*PROBLEM DETAILS*
For the records below, copy exactly the span that begins at the line containing "Let the total students in the school be 100%." and stops after the line containing "practitioner Yunus Qureshi", minus any pictures.
##### DATASET EXCERPTS #####
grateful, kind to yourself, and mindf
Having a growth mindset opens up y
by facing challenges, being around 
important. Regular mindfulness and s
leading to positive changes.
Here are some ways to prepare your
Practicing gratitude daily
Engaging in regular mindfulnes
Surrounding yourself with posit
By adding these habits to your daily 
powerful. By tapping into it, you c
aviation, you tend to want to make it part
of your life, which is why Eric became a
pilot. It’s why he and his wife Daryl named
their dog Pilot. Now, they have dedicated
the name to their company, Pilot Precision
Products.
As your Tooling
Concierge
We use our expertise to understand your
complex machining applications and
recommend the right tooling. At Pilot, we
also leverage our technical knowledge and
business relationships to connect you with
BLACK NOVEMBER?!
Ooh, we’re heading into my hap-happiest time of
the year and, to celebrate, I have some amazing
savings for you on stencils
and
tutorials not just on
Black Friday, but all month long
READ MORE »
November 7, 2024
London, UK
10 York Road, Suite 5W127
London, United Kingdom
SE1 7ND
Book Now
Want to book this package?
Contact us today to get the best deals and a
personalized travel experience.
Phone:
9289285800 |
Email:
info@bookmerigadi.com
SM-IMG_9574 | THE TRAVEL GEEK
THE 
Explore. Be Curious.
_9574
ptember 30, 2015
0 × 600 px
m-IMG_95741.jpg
#####
##### DATASET EXCERPTS #####
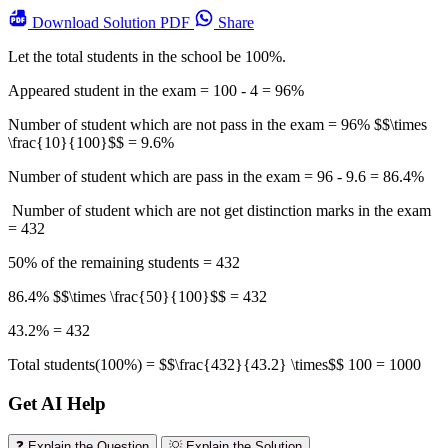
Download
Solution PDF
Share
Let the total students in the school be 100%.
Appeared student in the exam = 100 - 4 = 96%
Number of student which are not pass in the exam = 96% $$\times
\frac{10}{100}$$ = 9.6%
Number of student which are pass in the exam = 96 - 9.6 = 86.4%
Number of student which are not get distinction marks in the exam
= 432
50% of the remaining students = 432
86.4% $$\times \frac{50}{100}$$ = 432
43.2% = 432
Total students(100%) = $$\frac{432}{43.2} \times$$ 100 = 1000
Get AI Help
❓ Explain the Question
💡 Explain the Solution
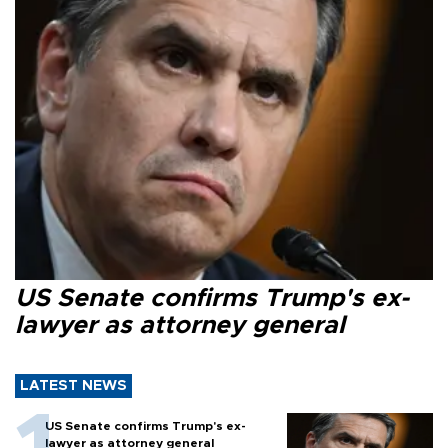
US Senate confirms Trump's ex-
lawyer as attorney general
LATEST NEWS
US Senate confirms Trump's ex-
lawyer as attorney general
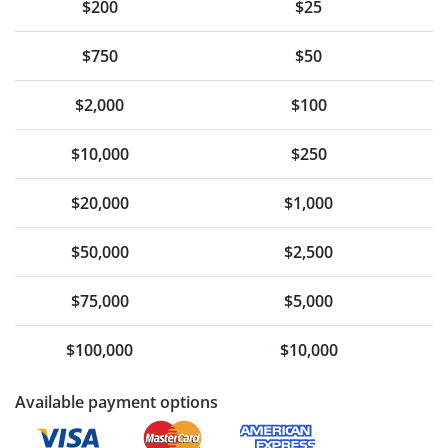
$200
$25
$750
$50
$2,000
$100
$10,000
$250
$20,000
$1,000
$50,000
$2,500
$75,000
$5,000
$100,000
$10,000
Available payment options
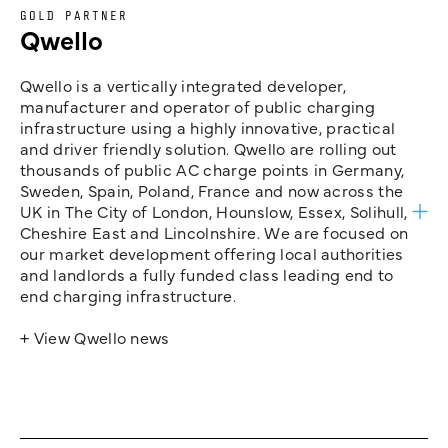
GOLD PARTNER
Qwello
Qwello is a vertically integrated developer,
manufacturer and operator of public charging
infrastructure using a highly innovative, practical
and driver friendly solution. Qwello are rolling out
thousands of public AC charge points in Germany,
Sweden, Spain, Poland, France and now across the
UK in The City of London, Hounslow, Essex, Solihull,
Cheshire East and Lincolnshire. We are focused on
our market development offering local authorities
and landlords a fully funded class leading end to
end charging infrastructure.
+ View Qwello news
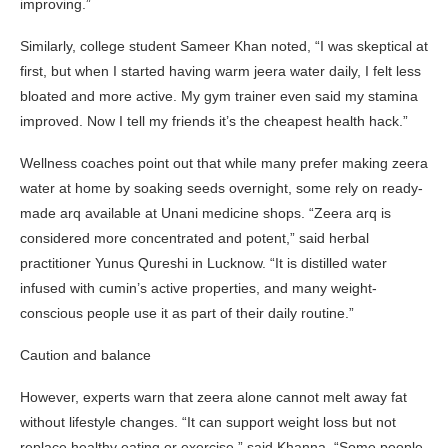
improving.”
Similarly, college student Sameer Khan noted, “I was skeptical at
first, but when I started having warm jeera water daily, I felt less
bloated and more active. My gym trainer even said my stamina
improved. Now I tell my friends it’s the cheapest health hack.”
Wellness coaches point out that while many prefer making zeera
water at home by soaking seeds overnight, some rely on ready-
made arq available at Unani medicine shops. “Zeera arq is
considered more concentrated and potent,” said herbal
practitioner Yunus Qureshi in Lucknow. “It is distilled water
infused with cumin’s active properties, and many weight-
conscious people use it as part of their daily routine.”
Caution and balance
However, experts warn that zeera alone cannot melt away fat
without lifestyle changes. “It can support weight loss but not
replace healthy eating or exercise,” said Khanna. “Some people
#####
*WRITTEN SOLUTION*
Let the total students in the school be 100%.
Appeared student in the exam = 100 - 4 = 96%
Number of student which are not pass in the exam = 96% $$\times
\frac{10}{100}$$ = 9.6%
Number of student which are pass in the exam = 96 - 9.6 = 86.4%
Number of student which are not get distinction marks in the exam
= 432
50% of the remaining students = 432
86.4% $$\times \frac{50}{100}$$ = 432
43.2% = 432
Total students(100%) = $$\frac{432}{43.2} \times$$ 100 = 1000
Get AI Help
❓ Explain the Question
💡 Explain the Solution
US Senate confirms Trump's ex-
lawyer as attorney general
LATEST NEWS
US Senate confirms Trump's ex-
lawyer as attorney general
$200
$25
$750
$50
$2,000
$100
$10,000
$250
$20,000
$1,000
$50,000
$2,500
$75,000
$5,000
$100,000
$10,000
Available payment options
GOLD PARTNER
Qwello
Qwello is a vertically integrated developer,
manufacturer and operator of public charging
infrastructure using a highly innovative, practical
and driver friendly solution. Qwello are rolling out
thousands of public AC charge points in Germany,
Sweden, Spain, Poland, France and now across the
UK in The City of London, Hounslow, Essex, Solihull,
Cheshire East and Lincolnshire. We are focused on
our market development offering local authorities
and landlords a fully funded class leading end to
end charging infrastructure.
+ View Qwello news
improving.”
Similarly, college student Sameer Khan noted, “I was skeptical at
first, but when I started having warm jeera water daily, I felt less
bloated and more active. My gym trainer even said my stamina
improved. Now I tell my friends it’s the cheapest health hack.”
Wellness coaches point out that while many prefer making zeera
water at home by soaking seeds overnight, some rely on ready-
made arq available at Unani medicine shops. “Zeera arq is
considered more concentrated and potent,” said herbal
practitioner Yunus Qureshi in Lucknow. “It is distilled water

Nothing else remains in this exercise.